The Philip Jones Griffiths Award will be annual and judged by a mixture of highly respected professionals and renowned photographers.

For more information and how to apply please visit HERE.

Philip published three books with Trolley. Agent Orange - Collateral Damage in Viet Nam (2003), Viet Nam at Peace (2005) and Recollections (2008), and was close to Trolley’s late publisher Gigi Giannuzzi. Hannah Watson from Trolley will be one of the judges of the inaugural award. The deadline for the applications is October 10th 2016, with the winner announced on November 15th 2016.

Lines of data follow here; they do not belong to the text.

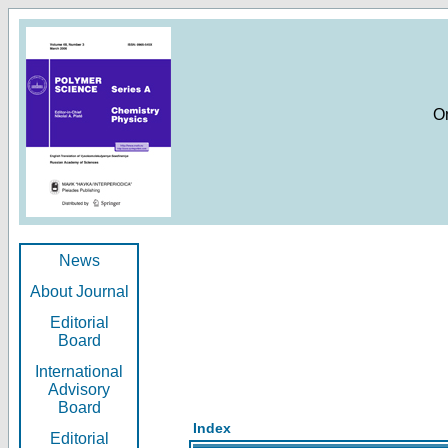
O
News
About Journal
Editorial
Board
International
Advisory
Board
Index
Editorial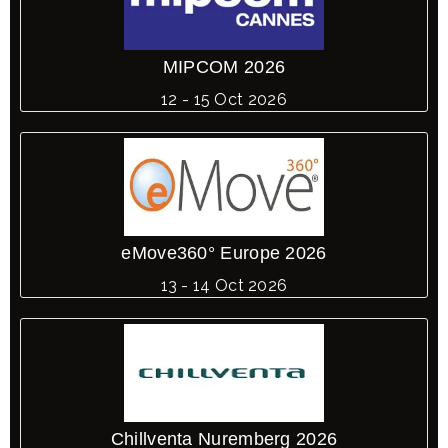
MIPCOM 2026
12 - 15 Oct 2026
eMove360° Europe 2026
13 - 14 Oct 2026
Chillventa Nuremberg 2026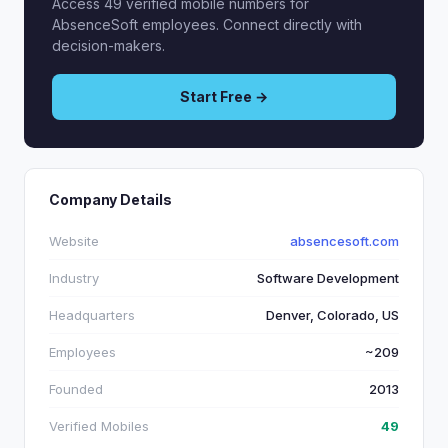
Access 49 verified mobile numbers for
AbsenceSoft employees. Connect directly with
decision-makers.
Start Free →
Company Details
Website
absencesoft.com
Industry
Software Development
Headquarters
Denver, Colorado, US
Employees
~209
Founded
2013
Verified Mobiles
49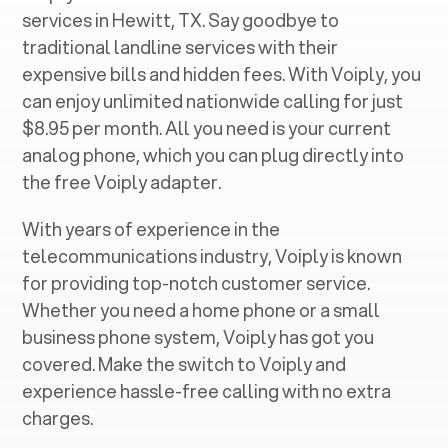
services in ‍
Hewitt, TX
. Say goodbye to
traditional landline services with their
expensive bills and hidden fees. With Voiply, you
can enjoy unlimited nationwide calling for just
$8.95 per month. All you need is your current
analog phone, which you can plug directly into
the free Voiply adapter.
With years of experience in the
telecommunications industry, Voiply is known
for providing top-notch customer service.
Whether you need a home phone or a small
business phone system, Voiply has got you
covered. Make the switch to Voiply and
experience hassle-free calling with no extra
charges.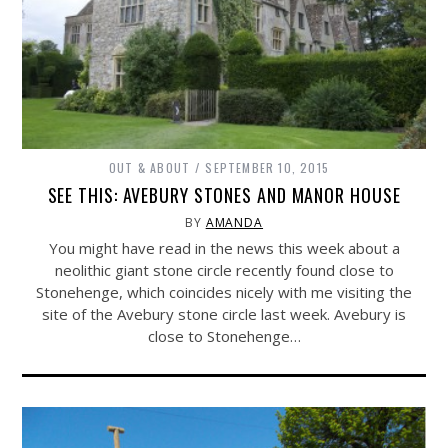
OUT & ABOUT
SEPTEMBER 10, 2015
SEE THIS: AVEBURY STONES AND MANOR HOUSE
BY
AMANDA
You might have read in the news this week about a
neolithic giant stone circle recently found close to
Stonehenge, which coincides nicely with me visiting the
site of the Avebury stone circle last week. Avebury is
close to Stonehenge…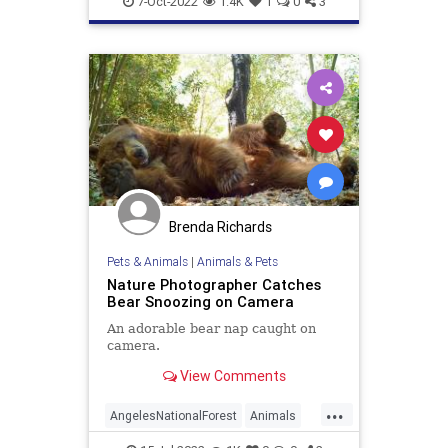
7-Oct-2022
1.4K
1
0
3
Brenda Richards
Pets & Animals
|
Animals & Pets
Nature Photographer Catches
Bear Snoozing on Camera
An adorable bear nap caught on
camera.
View Comments
...
AngelesNationalForest
Animals
Bears
California
Wildlife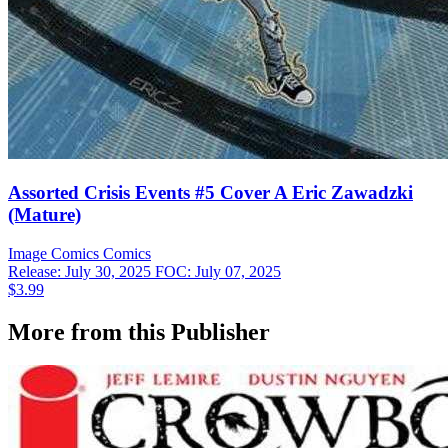
Assorted Crisis Events #5 Cover A Eric Zawadzki
(Mature)
Image Comics
Comics
Release: July 30, 2025
FOC: July 07, 2025
$3.99
More from this Publisher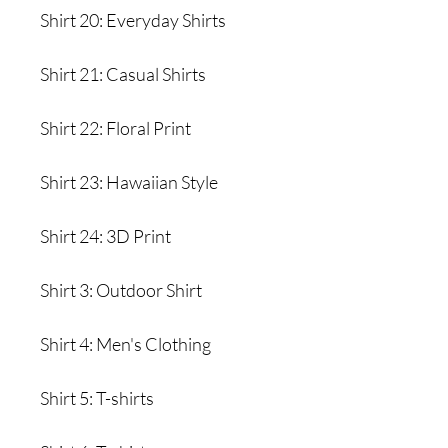
Shirt 20: Everyday Shirts
Shirt 21: Casual Shirts
Shirt 22: Floral Print
Shirt 23: Hawaiian Style
Shirt 24: 3D Print
Shirt 3: Outdoor Shirt
Shirt 4: Men's Clothing
Shirt 5: T-shirts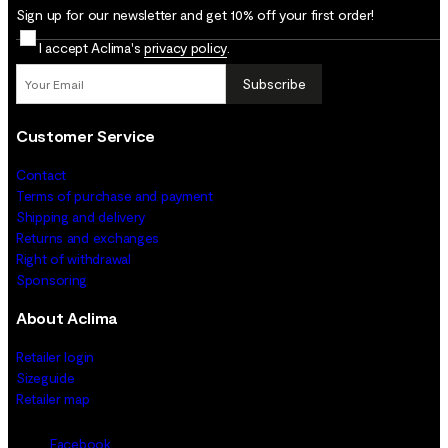
Sign up for our newsletter and get 10% off your first order!
I accept Aclima's
privacy policy
.
Subscribe
Customer Service
Contact
Terms of purchase and payment
Shipping and delivery
Returns and exchanges
Right of withdrawal
Sponsoring
About Aclima
Retailer login
Sizeguide
Retailer map
Facebook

An after-thought: In 1998 Philip Jones Griffiths Award came to Auckland on a Magnum assignment to shoot pictures for a Heinz Corporation annual report. Philip contacted me and asked if I would assist him, hire lighting and so on. Which I did. The shoot involved making a picture of a high-profile NZ food writer in her kitchen. I helped Philip set up and in doing so was stand-in for the writer. Below is one of the polaroid test shots Philip made. It seemed totally bizarre that this amazing photographer was here in New Zealand, well, having to shoot crap. His next stop was Melbourne where he was to shoot cat food!
After the shoot was wrapped Philip came home to my place, sitting in my kitchen we chewed-the-fact errrr fat. Over a couple of hours he systematically (and amusingly) demolished more than a handful of Magnum photographers. Philip Jones Griffiths struck me as a highly principled, larger-than-life individual with a huge intellect. And a great photographer. Sorely missed.